Marie Newman, who is taking on right-wing Democratic Rep. Dan Lipinski in Illinois' 3rd Congressional District, highlighted shifting public opinion in progressives' favor as one of the reasons insurgents are sparking such enthusiasm in blue states and throughout the U.S.

"About 75 percent are for healthcare for all or Medicare for All," Newman said of the 3rd District, highlighting a number that coincides with the massive growth in support of Medicare for All nationwide. As Common Dreams reported last July, 62 percent of the American public now believes it is "the federal government's responsibility to make sure that all Americans have healthcare coverage."

"I refuse to wait my turn in an establishment that doesn't make sure that people are competing.
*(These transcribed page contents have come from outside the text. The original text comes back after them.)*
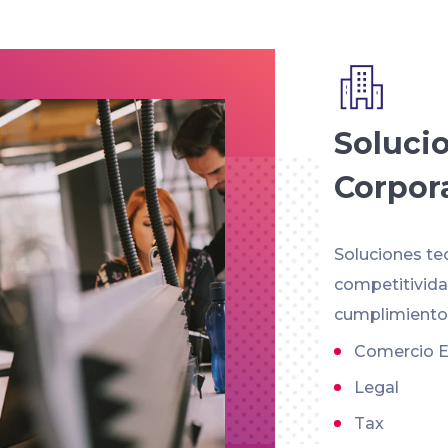
Soluci
Corpor
Soluciones te
competitividad
cumplimiento 
Comercio E
Legal
Tax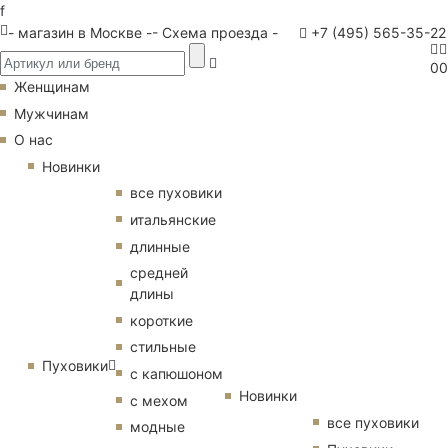
f
- магазин в Москве -
- Схема проезда -
+7 (495) 565-35-22
0
0
Женщинам
Мужчинам
О нас
Новинки
все пуховики
итальянские
длинные
средней
длины
короткие
стильные
Пуховики
с капюшоном
Новинки
с мехом
все пуховики
модные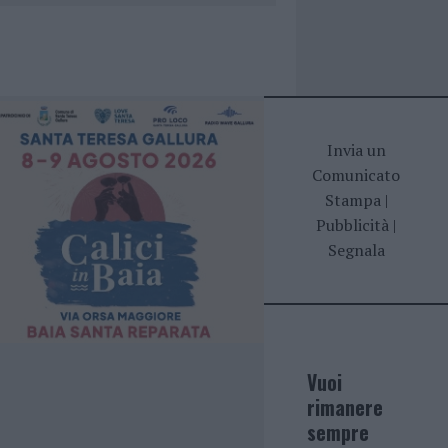
Invia un
Comunicato
Stampa
|
Pubblicità
|
Segnala
Vuoi
rimanere
sempre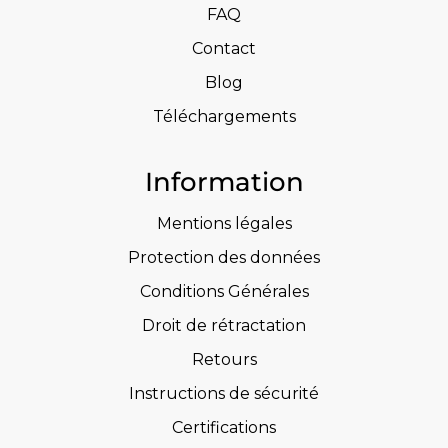
FAQ
Contact
Blog
Téléchargements
Information
Mentions légales
Protection des données
Conditions Générales
Droit de rétractation
Retours
Instructions de sécurité
Certifications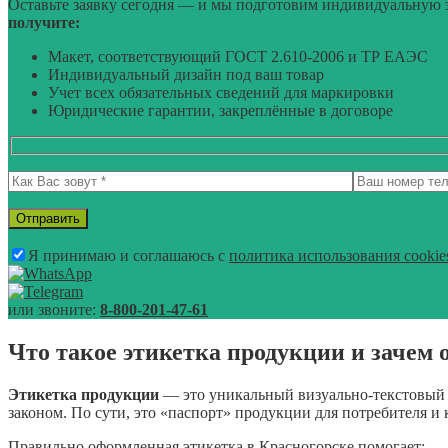
Оставьте заявку сегодня — и мы подготовим индивидуальную э
получите:
Макет, соответствующий ГОСТ 2.610-2006 и ТР ЕАЭС
Индивидуальный дизайн под ваш товар
Учет всех обязательных сведений для маркировки
Юридические гарантии, закреплённые в договоре
Я принимаю и соглашаюсь с
политика использования cookie
или звоните:
8-800-201-47-61
Что такое этикетка продукции и зачем 
Этикетка продукции
— это уникальный визуально-текстовый эл
законом. По сути, это «паспорт» продукции для потребителя 
Правильно оформленная этикетка в Красногорске помогает: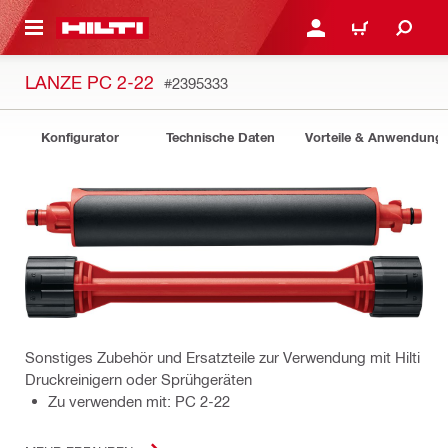
AUPTINHALT
ANMELDEN ODER REGIS
WARENKORB
LANZE PC 2-22
#2395333
Konfigurator
Technische Daten
Vorteile & Anwendung
Sonstiges Zubehör und Ersatzteile zur Verwendung mit Hilti
Druckreinigern oder Sprühgeräten
Zu verwenden mit: PC 2-22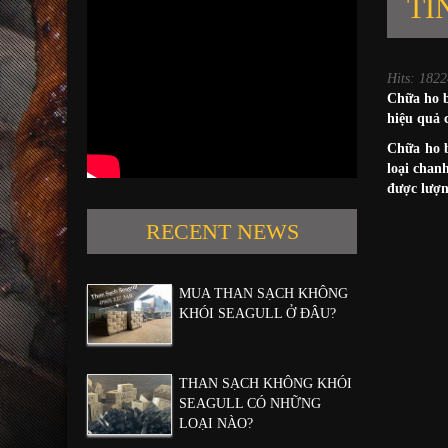
TÍ
Hits: 1822
Chữa ho b
hiệu quả 
Chữa ho b
loại chan
được lượn
RECENT NEWS
MUA THAN SẠCH KHÔNG
KHÓI SEAGULL Ở ĐÂU?
THAN SẠCH KHÔNG KHÓI
SEAGULL CÓ NHỮNG
LOẠI NÀO?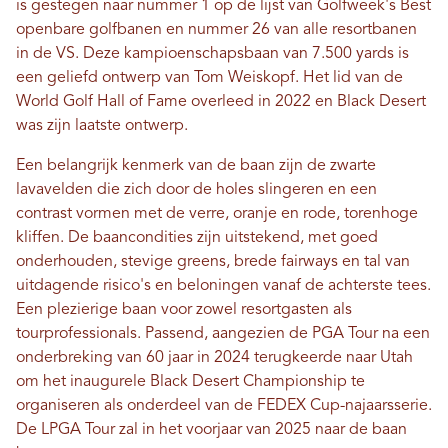
is gestegen naar nummer 1 op de lijst van Golfweek's Best
openbare golfbanen en nummer 26 van alle resortbanen
in de VS. Deze kampioenschapsbaan van 7.500 yards is
een geliefd ontwerp van Tom Weiskopf. Het lid van de
World Golf Hall of Fame overleed in 2022 en Black Desert
was zijn laatste ontwerp.
Een belangrijk kenmerk van de baan zijn de zwarte
lavavelden die zich door de holes slingeren en een
contrast vormen met de verre, oranje en rode, torenhoge
kliffen. De baancondities zijn uitstekend, met goed
onderhouden, stevige greens, brede fairways en tal van
uitdagende risico's en beloningen vanaf de achterste tees.
Een plezierige baan voor zowel resortgasten als
tourprofessionals. Passend, aangezien de PGA Tour na een
onderbreking van 60 jaar in 2024 terugkeerde naar Utah
om het inaugurele Black Desert Championship te
organiseren als onderdeel van de FEDEX Cup-najaarsserie.
De LPGA Tour zal in het voorjaar van 2025 naar de baan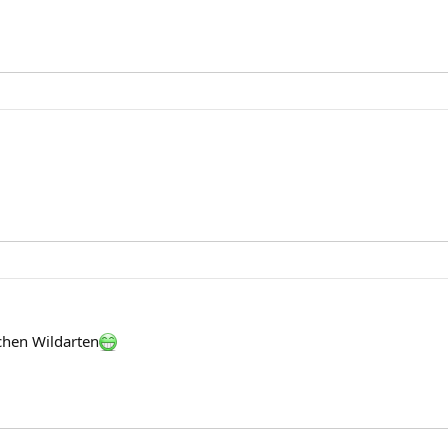
chen Wildarten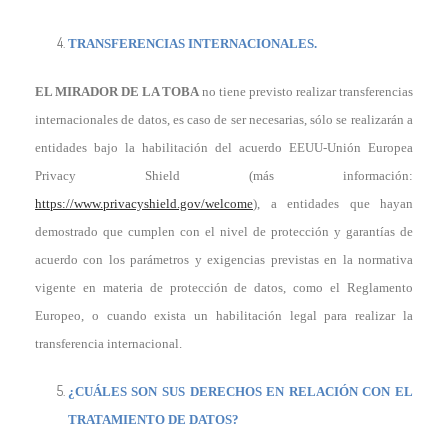
TRANSFERENCIAS INTERNACIONALES.
EL MIRADOR DE LA TOBA
no tiene previsto realizar transferencias
internacionales de datos, es caso de ser necesarias, sólo se realizarán a
entidades bajo la habilitación del acuerdo EEUU-Unión Europea
Privacy Shield (más información:
https://www.privacyshield.gov/welcome
), a entidades que hayan
demostrado que cumplen con el nivel de protección y garantías de
acuerdo con los parámetros y exigencias previstas en la normativa
vigente en materia de protección de datos, como el Reglamento
Europeo, o cuando exista un habilitación legal para realizar la
transferencia internacional.
¿CUÁLES SON SUS DERECHOS EN RELACIÓN CON EL
TRATAMIENTO DE DATOS?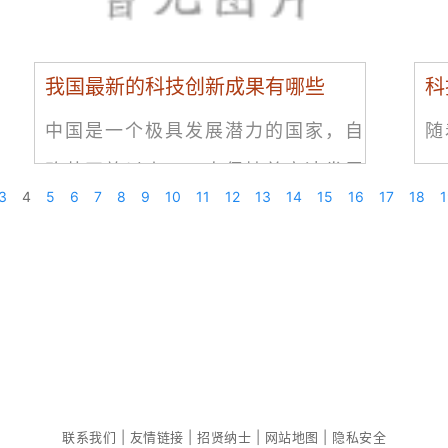
我国最新的科技创新成果有哪些
科
中国是一个极具发展潜力的国家，自
随
改革开放以来，一直保持着高速发展
一
3
4
5
6
7
8
9
10
11
12
13
14
15
16
17
18
1
的态势。在科技创新领域，我国也取
创
得了很多令人瞩目的成果。以下是我
们
国最新的科技创新成果的一些介绍。
科
量
遇
联系我们 | 友情链接 | 招贤纳士 | 网站地图 | 隐私安全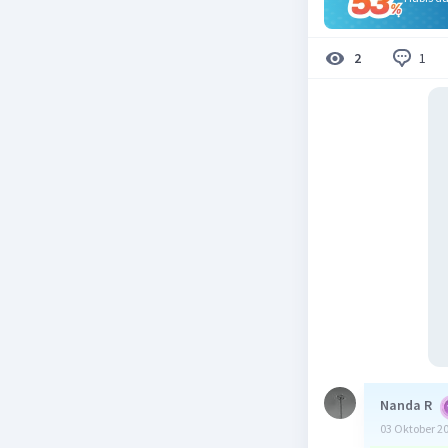
1
2
Nanda R
03 Oktober 2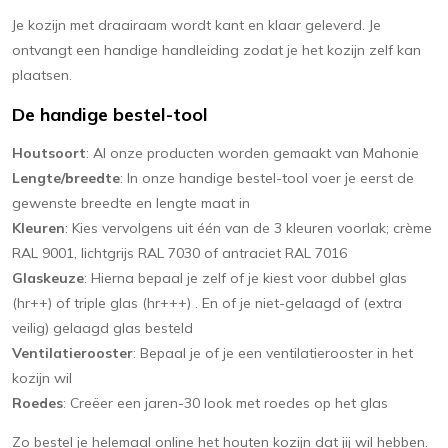
Je kozijn met draairaam wordt kant en klaar geleverd. Je
ontvangt een handige handleiding zodat je het kozijn zelf kan
plaatsen.
De handige bestel-tool
Houtsoort
: Al onze producten worden gemaakt van Mahonie
Lengte/breedte
: In onze handige bestel-tool voer je eerst de
gewenste breedte en lengte maat in
Kleuren
: Kies vervolgens uit één van de 3 kleuren voorlak; crème
RAL 9001, lichtgrijs RAL 7030 of antraciet RAL 7016
Glaskeuze
: Hierna bepaal je zelf of je kiest voor dubbel glas
(hr++) of triple glas (hr+++) . En of je niet-gelaagd of (extra
veilig) gelaagd glas besteld
Ventilatierooster
: Bepaal je of je een ventilatierooster in het
kozijn wil
Roedes
: Creëer een jaren-30 look met roedes op het glas
Zo bestel je helemaal online het houten kozijn dat jij wil hebben.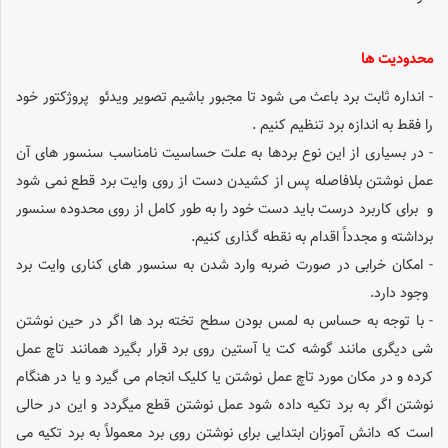
محدودیت ها
- انداره ثابت برد باعث می شود تا مجبور باشیم تصویر ویدئو پروژکتور خود
را فقط به اندازه برد تنظیم کنیم .
- در بسیاری از این نوع بردها به علت حساسیت نامناسب سنسور های آن
عمل نوشتن بلافاصله پس از کشیدن دست از روی وایت برد قطع نمی شود
و برای کاربرد درست باید دست خود را به طور کامل از روی محدوده سنسور
برداشته و مجدداً اقدام به نقطه گذاری کنیم.
- امکان خرابی در صورت ضربه وارد شدن به سنسور های کناری وایت برد
وجود دارد.
- با توجه به حساس به لمس بودن سطح تخته برد ها اگر در حین نوشتن
شی دیگری مانند گوشه کت یا آستین روی برد قرار بگیرد همانند تاچ عمل
کرده و در مکان مورد تاچ عمل نوشتن یا کلیک انجام می گیرد و یا در هنگام
نوشتن اگر به برد تکیه داده شود عمل نوشتن قطع میگردد و این در حالی
است که دانش آموزان ابتدایی برای نوشتن روی برد معمولاً به برد تکیه می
That's one of the things the Democrats need to grapple with."
—Suraj Patel

Jan Rodolfo, Midwest director of National Nurses United (NNU), praised Newman in an interview with In These Times, noting that "it's important to send a message to incumbents that if they fail to act as progressives, there's consequences for them electorally."

The wave of progressive primary challenges by candidates like Newman and Ocasio-Cortez come as Democratic voters are increasingly dissatisfied with the party's leadership.

According to a Harvard-Harris poll conducted last October, 52 percent of Democrats think "movements within the Democratic Party to take it even further to the left and oppose the current Democratic leaders."

Suraj Patel, who is challenging Rep. Carolyn Maloney (D-N.Y.), told Politico that the progressive wave now taking shape is largely a result the Democratic leadership's failure to respond to the needs of the party's constituents.

"This is a remarkably aware, awakened, active new generation looking at politics as not an option anymore but an obligation. I looked around and I saw a Democratic Party not doing much at all to welcome that group to the fold," Patel said. "I refuse to wait my turn in an establishment that doesn't make sure that people are competing. That's one of the things the Democrats need to grapple with."